What does an artist or entrepreneur do when they run out of money and hit a brick wall? Open up a Kickstarter campaign of course. The website allows people to share their vision (and set a goal of how much it will cost to get their) with friends, family, and other possible backers. It has allowed many people to see a project through to the finish that may have otherwise given up.
But every once in a while a Kickstarter goal is met and then some, opening up the entrepreneur or artist’s original budget up to scrutiny. Another scenario that attracts negative attention is when someone doesn’t actually follow through with their project even though the goal was met, leading Kickstarter backers to wonder just what the beneficiary of their investment is doing with all of that money.

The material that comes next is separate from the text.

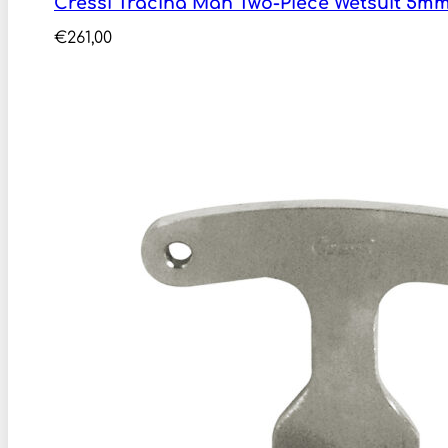
Cressi Tracina Man Two-Piece Wetsuit 5m
€
261,00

A recent Gawker report highlights the scrutiny surrounding musician Amanda Palmer’s recent Kickstarter windfall which exceeded one million dollars to make a new album. Palmer’s original goal was $100,000, but fans ended up giving the artist 12 times that.
After receiving some negative press about how she was spending the Kickstarter cash, Palmer released a budget update outlining exactly where the money was going. The update did little more than attract more scrutiny with many saying the numbers just didn’t add up.
Palmer attracted even more negative attention when she put out an ad to hire musicians for a live show but would not be paying them for their work. Owen Pallett, a Canadian musician, responded to the budget outline on Palmer’s Tumbler saying, “I am having a hard time reconciling your assessment of your Kickstarter obligations with your current claims toward being unable to pay for yours and Jherek's string quartet. For example: $100/unit for a 7" is 500% more than any 7" per-unit cost that I've ever heard of. $300/unit for an art book is frankly preposterous. The most expensive art book store in Switzerland would maybe sell a couple books for that price, off the rack. Even if these figures are genuine, I believe that I could help you source some less expensive (but still luxury) manufacturing options.”
Have you ever created or contributed to a Kickstarter project? What was your experience like?
Do you think people who have Kickstarter campaigns should be required to outline their budgets to those who make donations?